The Importance of Data Cataloging

4 min readDec 20, 2023

Data Cataloging

More info: https://docs.aws.amazon.com/whitepapers/latest/building-data-lakes/data-cataloging.html

The earliest challenges that inhibited building a data lake were keeping track of all of the raw assets as they were loaded into the data lake, and then tracking all of the new data assets and versions that were created by data transformation, data processing, and analytics. Thus, an essential component of an Amazon S3-based data lake is the data catalog. The data catalog provides a query-able interface of all assets stored in the data lake’s S3 buckets. The data catalog is designed to provide a single source of truth about the contents of the data lake.

There are two general forms of a data catalog: a comprehensive data catalog that contains information about all assets that have been ingested into the S3 data lake, and a Hive Metastore Catalog (HCatalog) that contains information about data assets that have been transformed into formats and table definitions that are usable by analytics tools like Amazon Athena, Amazon Redshift, Amazon Redshift Spectrum, and Amazon EMR. The two catalogs are not mutually exclusive and both may exist. The comprehensive data catalog can be used to search for all assets in the data lake, and the HCatalog can be used to discover and query data assets in the data lake.

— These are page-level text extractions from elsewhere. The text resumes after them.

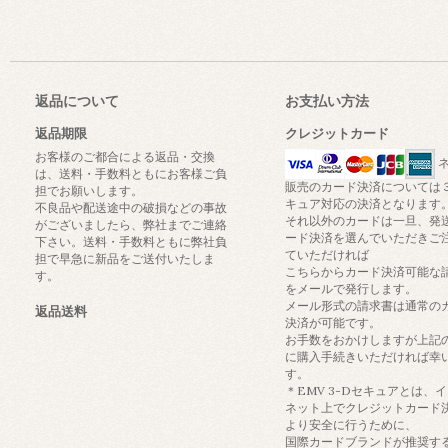
返品について
お支払い方法
返品期限
クレジットカード
お客様のご都合による返品・交換
ネ
は、送料・手数料ともにお客様ご負
販売のカード決済については
担でお願いします。
キュア対応の決済となります
不良品や配送途中の破損などの事故
それ以外のカードは一旦、発
がございましたら、弊社までご連絡
ード決済を選んでいただきご
下さい。送料・手数料ともに弊社負
ていただければ
担で早急に新品をご送付いたしま
こちらからカード決済可能な
す。
をメールで発行します。
メール形式の請求書は通常の
返品送料
決済が可能です。
お手数をおかけしますが上記
に購入手続きいただければ幸
す。
＊EMV 3-Dセキュアとは、
ネット上でクレジットカード
より安全に行うために、
国際カードブランドが推奨す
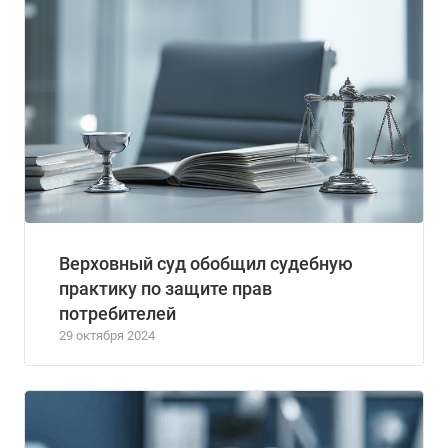
Верховный суд обобщил судебную
практику по защите прав
потребителей
29 октября 2024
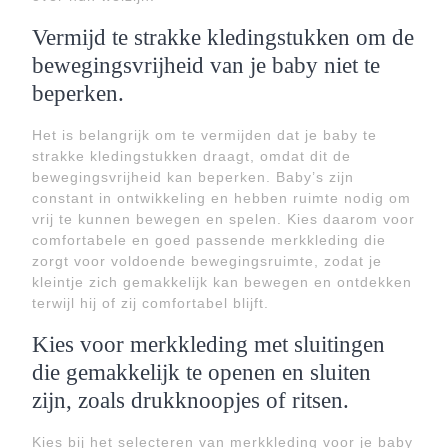
Vermijd te strakke kledingstukken om de
bewegingsvrijheid van je baby niet te
beperken.
Het is belangrijk om te vermijden dat je baby te
strakke kledingstukken draagt, omdat dit de
bewegingsvrijheid kan beperken. Baby’s zijn
constant in ontwikkeling en hebben ruimte nodig om
vrij te kunnen bewegen en spelen. Kies daarom voor
comfortabele en goed passende merkkleding die
zorgt voor voldoende bewegingsruimte, zodat je
kleintje zich gemakkelijk kan bewegen en ontdekken
terwijl hij of zij comfortabel blijft.
Kies voor merkkleding met sluitingen
die gemakkelijk te openen en sluiten
zijn, zoals drukknoopjes of ritsen.
Kies bij het selecteren van merkkleding voor je baby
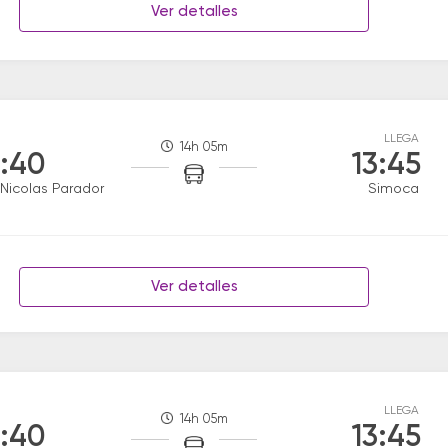
Ver detalles
LLEGA
14h 05m
:40
13:45
Nicolas Parador
Simoca
Ver detalles
LLEGA
14h 05m
:40
13:45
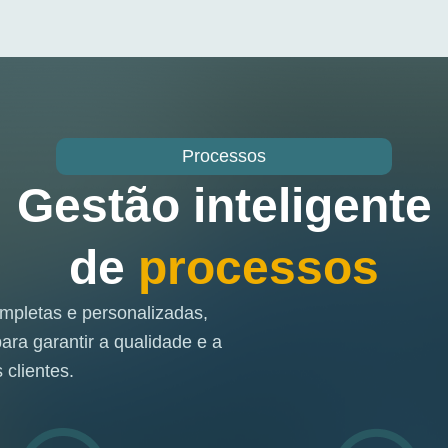
Processos
Gestão inteligente
de
processos
mpletas e personalizadas,
ra garantir a qualidade e a
 clientes.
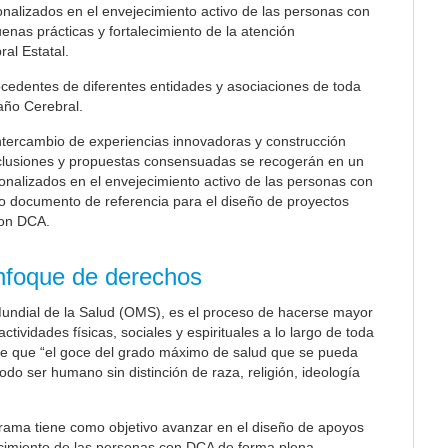
nalizados en el envejecimiento activo de las personas con
nas prácticas y fortalecimiento de la atención
al Estatal.
ocedentes de diferentes entidades y asociaciones de toda
año Cerebral.
 intercambio de experiencias innovadoras y construcción
nclusiones y propuestas consensuadas se recogerán en un
onalizados en el envejecimiento activo de las personas con
o documento de referencia para el diseño de proyectos
con DCA.
nfoque de derechos
Mundial de la Salud (OMS), es el proceso de hacerse mayor
ctividades físicas, sociales y espirituales a lo largo de toda
ece que “el goce del grado máximo de salud que se pueda
do ser humano sin distinción de raza, religión, ideología
rama tiene como objetivo avanzar en el diseño de apoyos
ecimiento de las personas con DCA de forma plena,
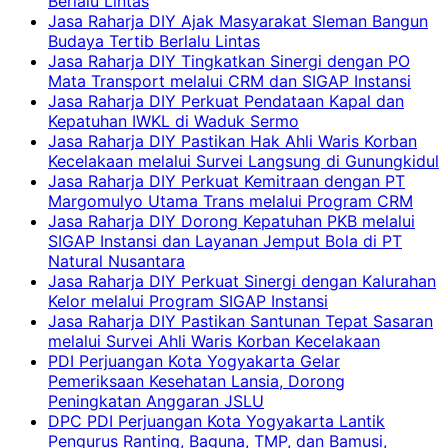
Berlalu Lintas
Jasa Raharja DIY Ajak Masyarakat Sleman Bangun
Budaya Tertib Berlalu Lintas
Jasa Raharja DIY Tingkatkan Sinergi dengan PO
Mata Transport melalui CRM dan SIGAP Instansi
Jasa Raharja DIY Perkuat Pendataan Kapal dan
Kepatuhan IWKL di Waduk Sermo
Jasa Raharja DIY Pastikan Hak Ahli Waris Korban
Kecelakaan melalui Survei Langsung di Gunungkidul
Jasa Raharja DIY Perkuat Kemitraan dengan PT
Margomulyo Utama Trans melalui Program CRM
Jasa Raharja DIY Dorong Kepatuhan PKB melalui
SIGAP Instansi dan Layanan Jemput Bola di PT
Natural Nusantara
Jasa Raharja DIY Perkuat Sinergi dengan Kalurahan
Kelor melalui Program SIGAP Instansi
Jasa Raharja DIY Pastikan Santunan Tepat Sasaran
melalui Survei Ahli Waris Korban Kecelakaan
PDI Perjuangan Kota Yogyakarta Gelar
Pemeriksaan Kesehatan Lansia, Dorong
Peningkatan Anggaran JSLU
DPC PDI Perjuangan Kota Yogyakarta Lantik
Pengurus Ranting, Baguna, TMP, dan Bamusi,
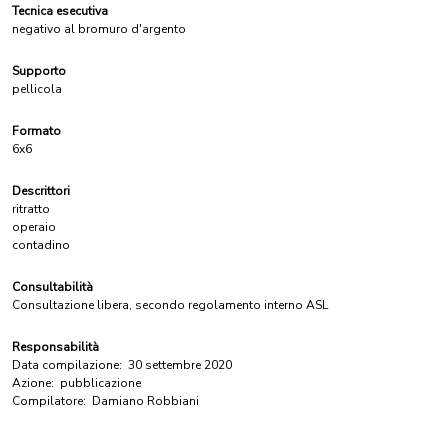
Tecnica esecutiva
negativo al bromuro d'argento
Supporto
pellicola
Formato
6x6
Descrittori
ritratto
operaio
contadino
Consultabilità
Consultazione libera, secondo regolamento interno ASL
Responsabilità
Data compilazione:
30 settembre 2020
Azione:
pubblicazione
Compilatore:
Damiano Robbiani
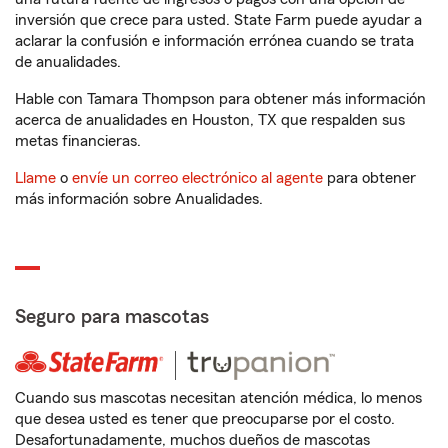
inversión que crece para usted. State Farm puede ayudar a
aclarar la confusión e información errónea cuando se trata
de anualidades.
Hable con Tamara Thompson para obtener más información
acerca de anualidades en Houston, TX que respalden sus
metas financieras.
Llame
o
envíe un correo electrónico al agente
para obtener
más información sobre Anualidades.
Seguro para mascotas
Cuando sus mascotas necesitan atención médica, lo menos
que desea usted es tener que preocuparse por el costo.
Desafortunadamente, muchos dueños de mascotas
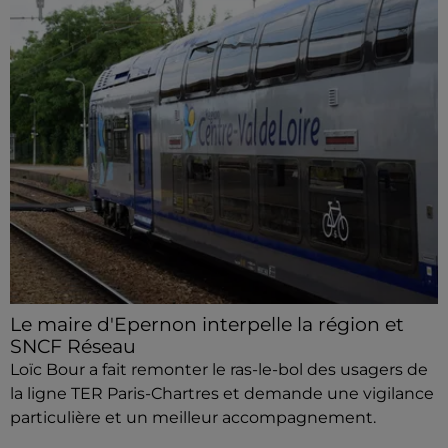
Le maire d'Epernon interpelle la région et
SNCF Réseau
Loïc Bour a fait remonter le ras-le-bol des usagers de
la ligne TER Paris-Chartres et demande une vigilance
particulière et un meilleur accompagnement.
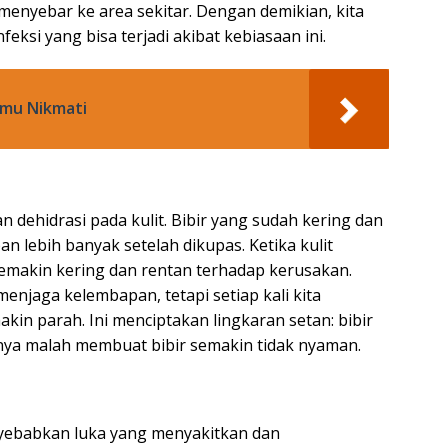
t menyebar ke area sekitar. Dengan demikian, kita
eksi yang bisa terjadi akibat kebiasaan ini.
amu Nikmati
dehidrasi pada kulit. Bibir yang sudah kering dan
 lebih banyak setelah dikupas. Ketika kulit
semakin kering dan rentan terhadap kerusakan.
enjaga kelembapan, tetapi setiap kali kita
in parah. Ini menciptakan lingkaran setan: bibir
lnya malah membuat bibir semakin tidak nyaman.
yebabkan luka yang menyakitkan dan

Comprehensive Data Catalog

The comprehensive data catalog can be created by using standard AWS services like AWS Lambda, Amazon DynamoDB, and Amazon Elasticsearch Service (Amazon ES). At a high level, Lambda triggers are used to populate DynamoDB tables with object names and metadata when those objects are put into Amazon S3 then Amazon ES is used to search for specific assets, related metadata, and data classifications. The following figure shows a high-level architectural overview of this solution.

HCatalog with AWS Glue

AWS Glue can be used to create a Hive-compatible Metastore Catalog of data stored in an Amazon S3-based data lake. To use AWS Glue to build your data catalog, register your data sources with AWS Glue in the AWS Management Console. AWS Glue will then crawl your S3 buckets for data sources and construct a data catalog using pre-built classifiers for many popular source formats and data types, including JSON, CSV, Parquet, and more. You may also add your own classifiers or choose classifiers from the AWS Glue community to add to your crawls to recognize and catalog other data formats. The AWS Glue-generated catalog can be used by Amazon Athena, Amazon Redshift, Amazon Redshift Spectrum, and Amazon EMR, as well as third-party analytics tools that use a standard Hive Metastore Catalog.

More info: https://docs.aws.amazon.com/whitepapers/latest/building-data-lakes/data-cataloging.html

Data Ingestion Methods

One of the core capabilities of a data lake architecture is the ability to quickly and easily ingest multiple types of data, such as real-time streaming data and bulk data assets from on-premises storage platforms, as well as data generated and processed by legacy on-premises platforms, such as mainframes and data warehouses. AWS provides services and capabilities to cover all of these scenarios.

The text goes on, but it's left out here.